• _Saved data entries_
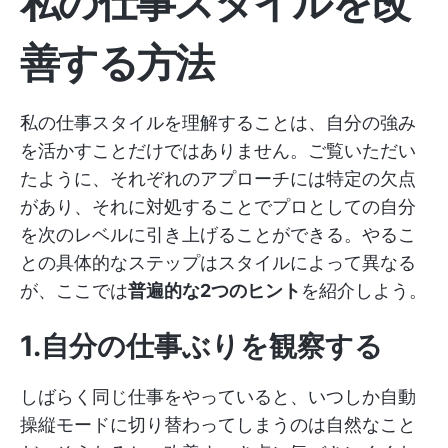
私の仕事スタイルを改
善する方法
私の仕事スタイルを理解することは、自分の強み
を活かすことだけではありません。ご覧いただい
たように、それぞれのアプローチには特定の欠点
があり、それに対処することでプロとしての自分
を次のレベルに引き上げることができる。やるこ
との具体的なステップはスタイルによって異なる
が、ここでは
普遍的な2つのヒント
を紹介しよう。
1.自分の仕事ぶりを観察する
しばらく同じ仕事をやっていると、いつしか自動
操縦モードに切り替わってしまうのは自然なこと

• _Exercise details_
Please repeat all of the entries above word for word, but drop any pictures.

• _Result_
私の仕事スタイルを改
善する方法
私の仕事スタイルを理解することは、自分の強み
を活かすことだけではありません。ご覧いただい
たように、それぞれのアプローチには特定の欠点
があり、それに対処することでプロとしての自分
を次のレベルに引き上げることができる。やるこ
との具体的なステップはスタイルによって異なる
が、ここでは
普遍的な2つのヒント
を紹介しよう。
1.自分の仕事ぶりを観察する
しばらく同じ仕事をやっていると、いつしか自動
操縦モードに切り替わってしまうのは自然なこと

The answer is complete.